Samedi 30 Septembre 1972

30 Septembre 2011 , Rédigé par patricks Publié dans #JOURNAL 1972

Peu courageuse, l'ORTF décide de différer la diffusion de "L'Orchestre rouge" qui prête à la polémique, la série sera diffusée en octobre ...1974.

 

A la place, nous avons droit à la série allemande "La Journaliste" avec Marianne Koch. Marianne était la co-vedette de "Valérie et l'aventure" en 1968. Premier épisode ce samedi à 21h30 sur la 2 : "Un Dimanche au Nurburgring".

 

Née en 1931, Marianne Koch prit sa retraite après cette série tournée en 1970 en RFA.

 

Seul autre feuilleton ce samedi : "Les Saintes chéries".

 

Les Carpentier surprennent en consacrant un "Top à Juliette Gréco", dans lequel on retrouve Jean Ferrat, Francis Blanche, Michel Piccoli, eux qui invitaient toujours les mêmes.

 

Personne d'intéressant, il faut le faire, à "Jazz Harmonie" à 17h00 sur la 2.

 

Téléfilm sans intérêt sur la Une à 20h30, "L'argent par les fenêtres", avec Laurence Jyl.

 

Télé 7 Jours consacre un article à Christine Audhuy, comédienne pleine de promesses mais qui ne fera pas carrière.
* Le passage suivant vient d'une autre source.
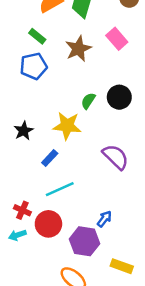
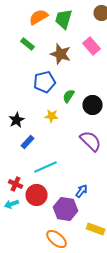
brown star: (78, 49) -> (61, 54), turned -30
blue pentagon: (34, 66) -> (45, 82), moved
black circle: (119, 97) -> (93, 105), moved
yellow star: (67, 126) -> (52, 116), size x0.6
blue rectangle: (50, 158) -> (28, 142), moved

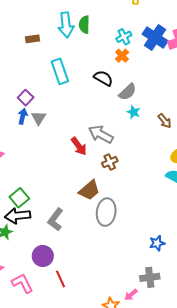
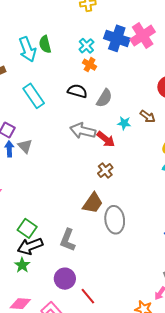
cyan star: (134, 112) -> (124, 123), moved
gray arrow: (101, 134) -> (83, 131), moved
red arrow: (79, 146) -> (106, 139), moved

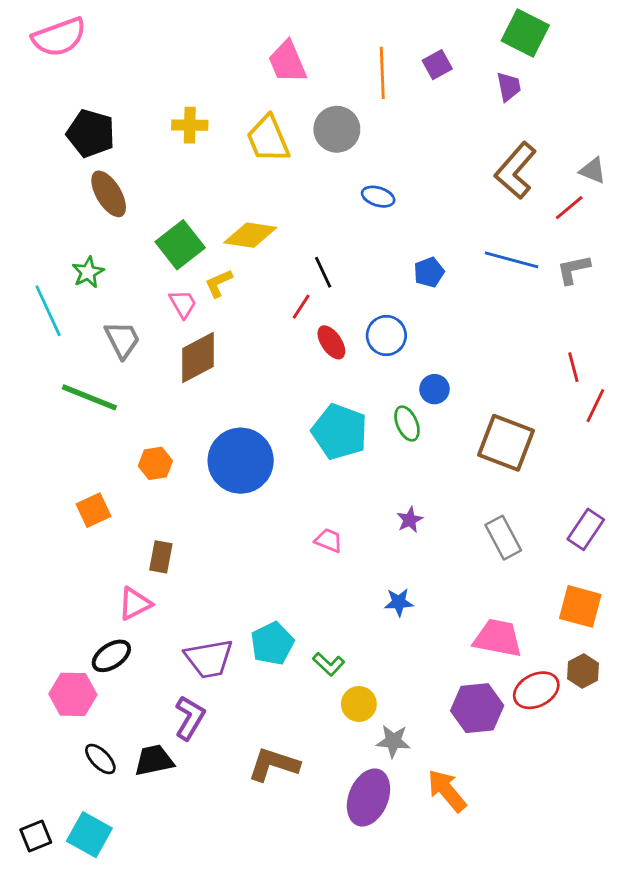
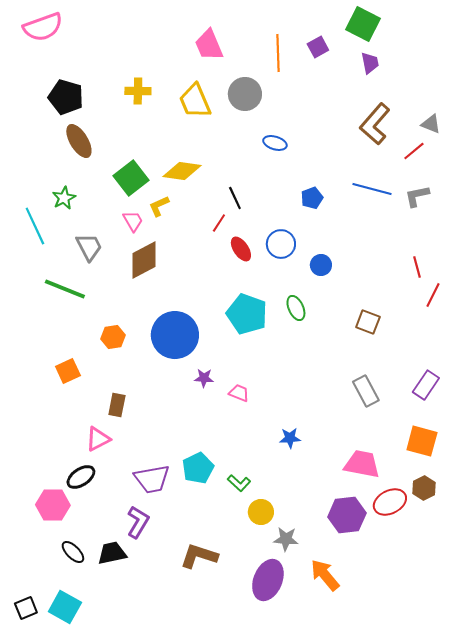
green square: (525, 33) -> (363, 24), moved
blue circle: (434, 389) -> (321, 265), moved
brown square: (506, 443) -> (368, 322), size x0.6
purple star: (410, 520) -> (204, 378), moved, turned 30

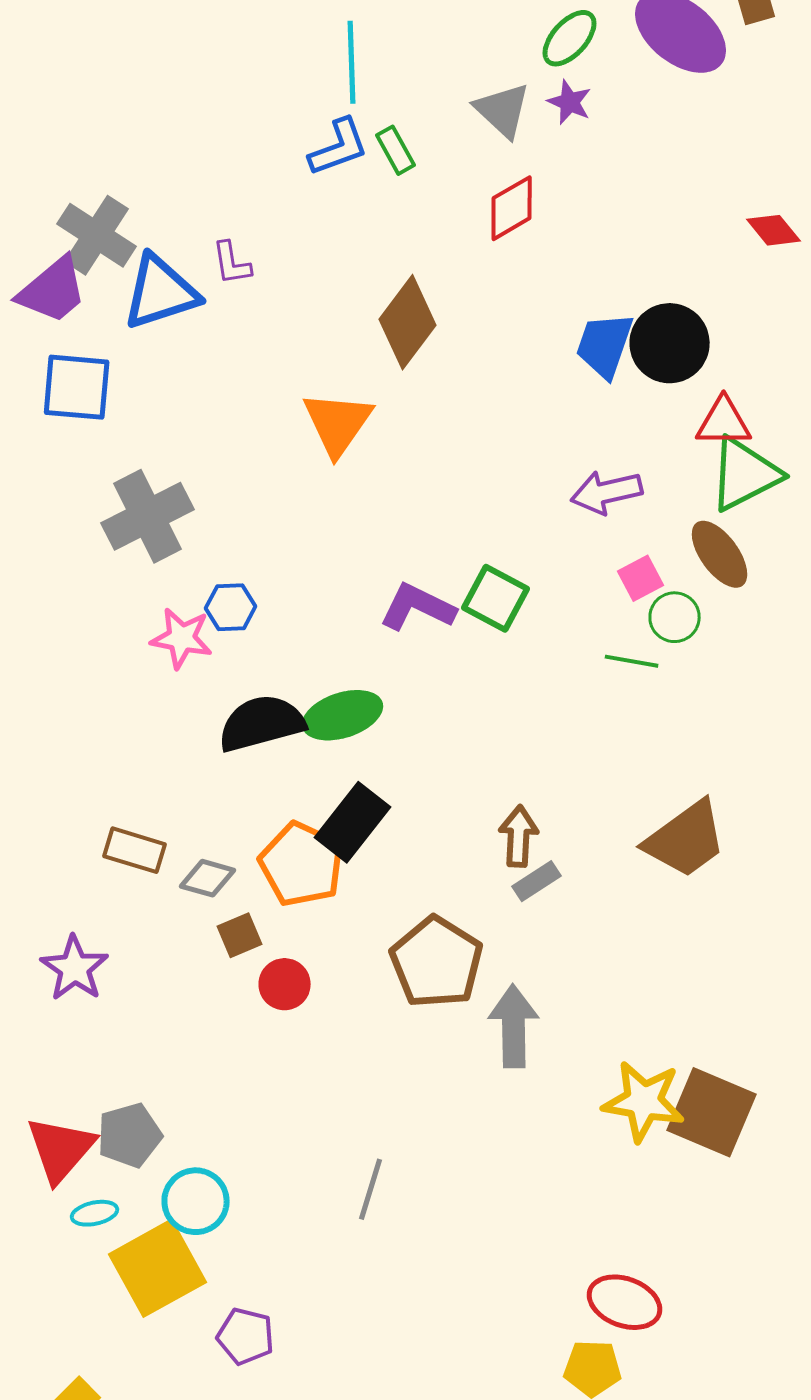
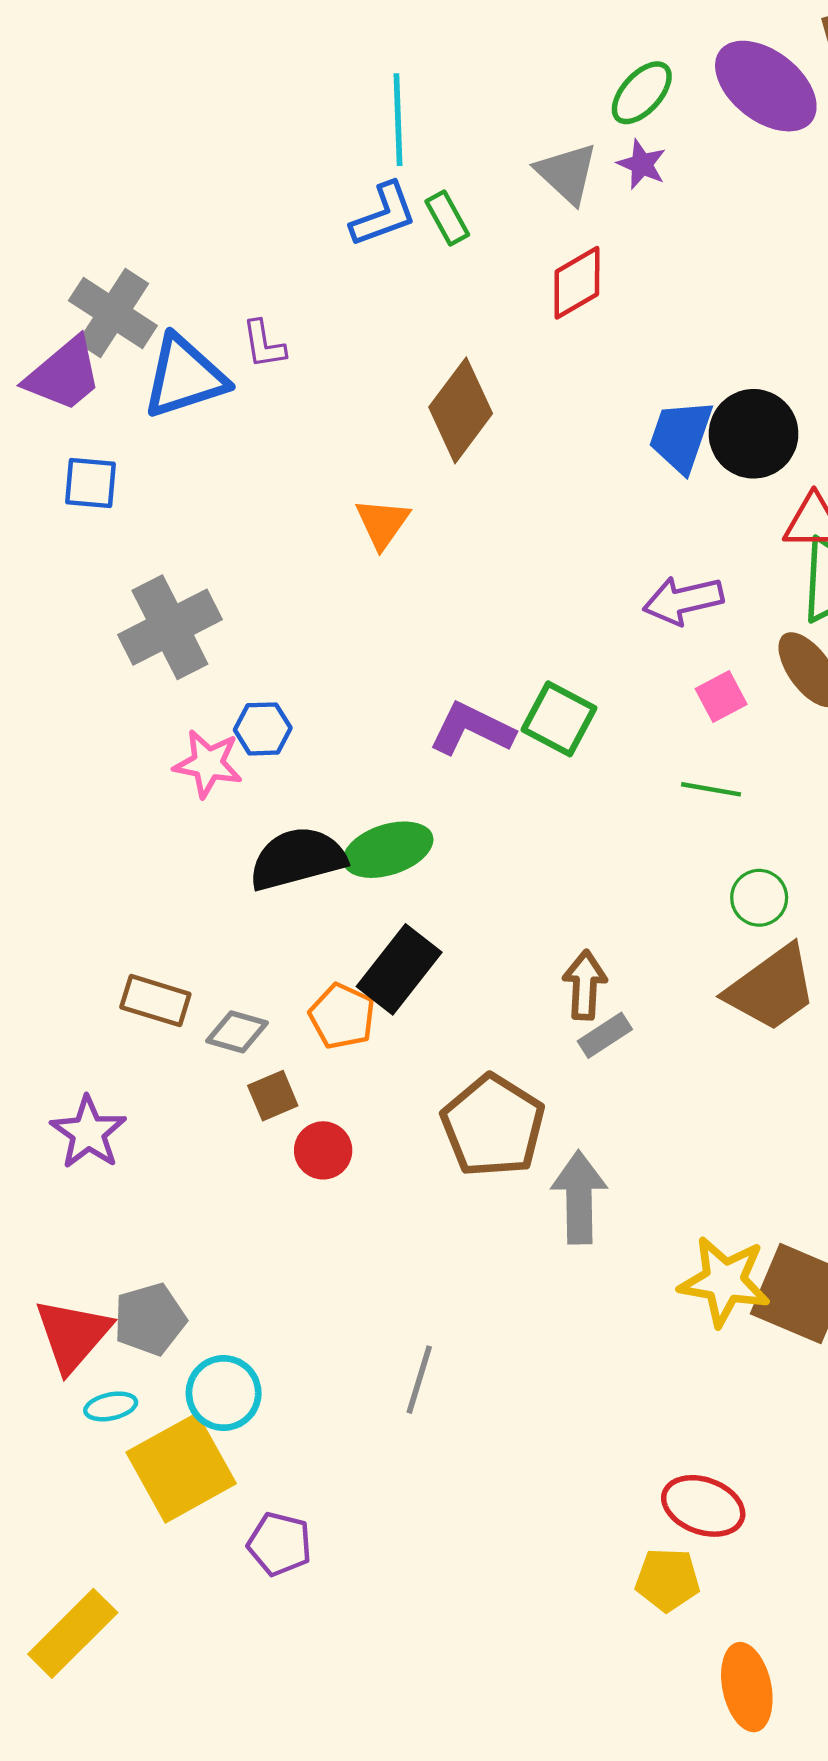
blue square: (77, 387) -> (91, 483), size x0.7
orange triangle: (338, 423) -> (382, 523), size x0.7
green circle: (675, 617) -> (759, 898), moved
orange pentagon: (302, 864) -> (342, 1016), size x0.7

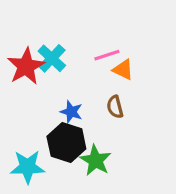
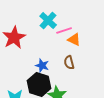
cyan cross: (52, 58) -> (48, 20), moved

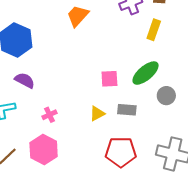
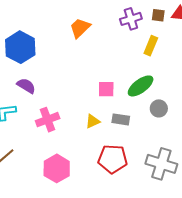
pink cross: (49, 115) -> (48, 120), size x1.6
pink hexagon: (44, 150) -> (57, 168), moved

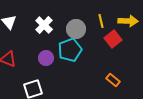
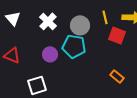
red square: (113, 39) -> (117, 35), turned -30
cyan pentagon: (70, 50) -> (74, 46), turned 30

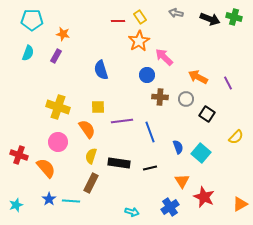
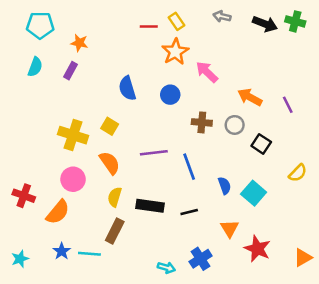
blue circle: (147, 75) -> (170, 95), moved
yellow square: (98, 107) -> (110, 126), moved, turned 32
orange semicircle: (46, 168) -> (58, 212), turned 80
blue cross: (170, 207) -> (201, 259), moved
Par contre, la couverture affiche Nicole Jamet qui tourne toujours.

 

La presse fait tout un plat de "Amerika" (avec un K), premier album en français de Mort Shuman, qui n'en mérite pas tant.

 

Le contexte serait sans intérêt si ce n'était une époque d'attende de retour programmé de Muriel Baptiste.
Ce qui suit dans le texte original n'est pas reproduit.